Karena keputusan sudah bulat. Mau tidak mau mereka pulang-tanpa membawa apa-apa. Mr. Keny segera mengambil mobilnya di parkiran, berputar haluan, kembali ke sekolah.

Biarpun jam telah menunjukan angka delapan, Galan tetap bersikukuh ingin kembali ke sekolah. Sebagai pemimpin yang baik, dia akan bertanggung jawab atas perbuatannya. Apapun resikonya. Termasuk jika harus dikeluarkan dari Organisasi. Tidak apa.

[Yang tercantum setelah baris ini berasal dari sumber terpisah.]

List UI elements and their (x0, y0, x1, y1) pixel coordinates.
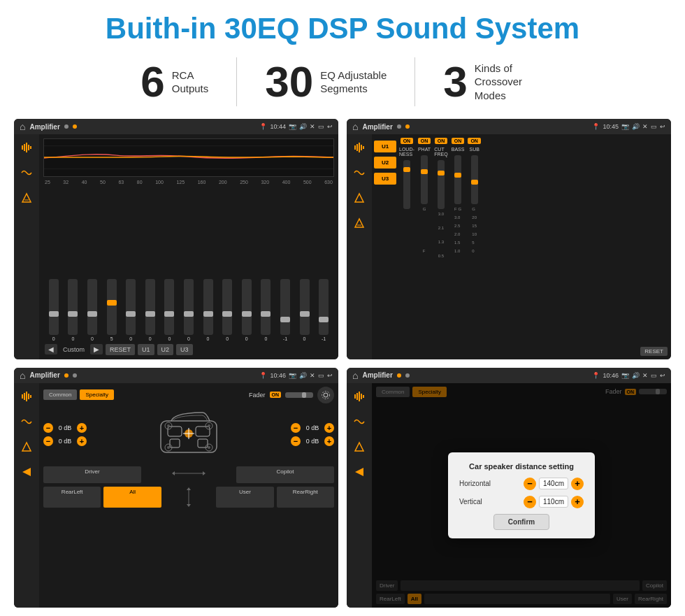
cro-sidebar-icon-4[interactable] (352, 215, 367, 231)
sp-btn-driver[interactable]: Driver (43, 466, 141, 483)
eq-slider-6[interactable]: 0 (141, 279, 159, 341)
vol-lr-plus[interactable]: + (77, 436, 87, 446)
vol-left-front: − 0 dB + (43, 423, 87, 433)
crossover-reset-btn[interactable]: RESET (640, 347, 668, 356)
preset-u3-btn[interactable]: U3 (374, 173, 396, 185)
eq-u2-btn[interactable]: U2 (157, 344, 174, 355)
sp-btn-rearright[interactable]: RearRight (277, 487, 334, 508)
dialog-status-icons: 📍 10:46 📷 🔊 ✕ ▭ ↩ (592, 372, 665, 379)
sp-tab-common[interactable]: Common (43, 389, 77, 400)
dlg-back-icon[interactable]: ↩ (660, 372, 665, 379)
vol-lr-minus[interactable]: − (43, 436, 53, 446)
eq-slider-11[interactable]: 0 (238, 279, 256, 341)
cutfreq-track[interactable] (438, 160, 445, 209)
speaker-home-icon[interactable]: ⌂ (20, 370, 25, 381)
sp-sidebar-icon-1[interactable] (19, 389, 34, 404)
crossover-home-icon[interactable]: ⌂ (352, 121, 358, 132)
sp-sidebar-icon-2[interactable] (19, 414, 34, 429)
dialog-v-plus-btn[interactable]: + (571, 496, 584, 508)
loudness-on[interactable]: ON (401, 138, 414, 144)
preset-u1-btn[interactable]: U1 (374, 141, 396, 152)
phat-track[interactable] (421, 155, 428, 204)
dlg-sidebar-icon-1[interactable] (352, 389, 367, 404)
eq-sidebar-icon-3[interactable] (19, 190, 34, 206)
eq-next-btn[interactable]: ▶ (90, 344, 103, 354)
cro-sidebar-icon-1[interactable] (352, 140, 367, 155)
sub-on[interactable]: ON (468, 138, 481, 144)
stat-crossover: 3 Kinds ofCrossover Modes (415, 60, 572, 103)
eq-slider-13[interactable]: -1 (276, 279, 294, 341)
eq-prev-btn[interactable]: ◀ (45, 344, 57, 354)
cro-sidebar-icon-2[interactable] (352, 165, 367, 180)
fader-on-badge[interactable]: ON (270, 392, 282, 398)
vol-lf-plus[interactable]: + (77, 423, 87, 433)
preset-u2-btn[interactable]: U2 (374, 157, 396, 169)
eq-slider-4[interactable]: 5 (103, 279, 121, 341)
svg-point-36 (167, 424, 170, 427)
dialog-v-minus-btn[interactable]: − (524, 496, 536, 508)
eq-slider-12[interactable]: 0 (257, 279, 275, 341)
sp-camera-icon: 📷 (289, 372, 296, 379)
fader-slider[interactable] (285, 392, 313, 398)
stat-eq: 30 EQ AdjustableSegments (237, 60, 414, 103)
dlg-sidebar-icon-4[interactable] (352, 464, 367, 480)
vol-rr-value: 0 dB (303, 438, 322, 445)
vol-rr-plus[interactable]: + (324, 436, 334, 446)
cro-sidebar-icon-3[interactable] (352, 190, 367, 206)
eq-slider-10[interactable]: 0 (218, 279, 236, 341)
vol-rf-plus[interactable]: + (324, 423, 334, 433)
dialog-horizontal-label: Horizontal (459, 480, 524, 487)
eq-slider-7[interactable]: 0 (161, 279, 179, 341)
eq-sidebar-icon-2[interactable] (19, 165, 34, 180)
eq-u3-btn[interactable]: U3 (176, 344, 193, 355)
dialog-home-icon[interactable]: ⌂ (352, 370, 358, 381)
sp-btn-copilot[interactable]: Copilot (236, 466, 334, 483)
eq-close-icon: ✕ (310, 123, 315, 130)
sub-track[interactable] (471, 155, 478, 204)
speaker-status-bar: ⌂ Amplifier 📍 10:46 📷 🔊 ✕ ▭ ↩ (14, 368, 338, 383)
cutfreq-label: CUTFREQ (434, 147, 447, 157)
dlg-sidebar-icon-2[interactable] (352, 414, 367, 429)
bass-track[interactable] (454, 155, 461, 204)
eq-slider-5[interactable]: 0 (122, 279, 140, 341)
loudness-track[interactable] (403, 160, 410, 209)
eq-slider-8[interactable]: 0 (180, 279, 198, 341)
dialog-overlay: Car speaker distance setting Horizontal … (372, 383, 671, 608)
dialog-h-plus-btn[interactable]: + (571, 478, 584, 490)
eq-u1-btn[interactable]: U1 (138, 344, 154, 355)
eq-back-icon[interactable]: ↩ (327, 123, 333, 130)
vol-col-left: − 0 dB + − 0 dB + (43, 423, 87, 446)
phat-on[interactable]: ON (418, 138, 431, 144)
eq-slider-14[interactable]: 0 (296, 279, 314, 341)
sp-btn-all[interactable]: All (103, 487, 161, 508)
sp-tab-specialty[interactable]: Specialty (80, 389, 113, 400)
vol-lf-minus[interactable]: − (43, 423, 53, 433)
sp-btn-user[interactable]: User (216, 487, 273, 508)
eq-home-icon[interactable]: ⌂ (20, 121, 25, 132)
eq-slider-2[interactable]: 0 (64, 279, 82, 341)
stat-label-eq: EQ AdjustableSegments (320, 69, 387, 96)
sp-btn-rearleft[interactable]: RearLeft (43, 487, 101, 508)
dialog-h-minus-btn[interactable]: − (524, 478, 536, 490)
eq-status-icons: 📍 10:44 📷 🔊 ✕ ▭ ↩ (259, 123, 333, 130)
vol-rr-minus[interactable]: − (291, 436, 301, 446)
dlg-sidebar-icon-3[interactable] (352, 439, 367, 454)
eq-slider-1[interactable]: 0 (45, 279, 63, 341)
eq-slider-15[interactable]: -1 (315, 279, 333, 341)
sp-back-icon[interactable]: ↩ (327, 372, 333, 379)
cutfreq-on[interactable]: ON (435, 138, 448, 144)
sp-sidebar-icon-3[interactable] (19, 439, 34, 454)
cro-back-icon[interactable]: ↩ (660, 123, 665, 130)
vol-rf-minus[interactable]: − (291, 423, 301, 433)
cro-close-icon: ✕ (642, 123, 648, 130)
dialog-confirm-btn[interactable]: Confirm (493, 514, 549, 530)
sp-sidebar-icon-4[interactable] (19, 464, 34, 480)
eq-slider-9[interactable]: 0 (199, 279, 217, 341)
eq-slider-3[interactable]: 0 (83, 279, 101, 341)
settings-icon[interactable] (317, 387, 334, 403)
eq-reset-btn[interactable]: RESET (106, 344, 135, 355)
eq-dot1 (64, 124, 68, 129)
bass-on[interactable]: ON (452, 138, 465, 144)
svg-point-25 (324, 393, 328, 397)
eq-sidebar-icon-1[interactable] (19, 140, 34, 155)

Ia tidak bisa membayangkan hukuman apa yang akan diberikan pelatih kepadanya. Apakah disuruh untuk keliling lapangan bola dua puluh kali putaran? Atau ... Malah di drop out dari daftar calon anggota. Ia sendiri belum tahu pasti, yang jelas---hukuman itu pasti ada.

"Maafkan aku, Pak." Galan meminta maaf untuk kesekian kalinya. Lantaran tidak bisa membawa nama baik sekolah seperti Olimpiade tahun kemarin.

"Jangan terlalu dipikirkan, nanti bisa-bisa kau stres. Tenang saja, kita masih punya delapan orang yang akan menyabet penghargaan OSN tahun ini." Mr. Keny tersenyum kecil. Senyum yang dipaksakan.

Galan diam, wajahnya terlipat-merasa bersalah.

"Tapi, jika mereka juga kalah?" Tanya Galan, memikirkan kemungkinan buruk lainnya. Ia masih cemas dengan hal itu.

"Memang kenapa?" Mr. Kenny nyengir, malah bertanya balik. "Sepanjang karierku, aku belajar banyak tentang hidup."

Galan menoleh, kedua alisnya bertemu. Karier? Bukankah Mr. Keny baru menginjak usia dua puluh lima tahun?

"Iya, karier. Aku juga pernah ikut Olimpiade seperti kalian. Mengikuti berbagai kegiatan, perlombaan, dan banyak lagi." Mr. Keny masih tersenyum kaku.

"Sungguh?"

Mr. Keny mengangguk. Nampaknya ia akan bercerita sedikit tentang perjalanan hidup yang pernah ia lalui.

"Tidak semua kompetisi yang aku ikuti berjalan sesuai harapan. Ada yang kalah ditengah jalan. Ada juga kalah dibabak akhir-sebelum final."

"Dari situ-aku belajar, bahwa apa yang kita inginkan tidak selalunya berakhir dengan baik, sesuai ekspektasi."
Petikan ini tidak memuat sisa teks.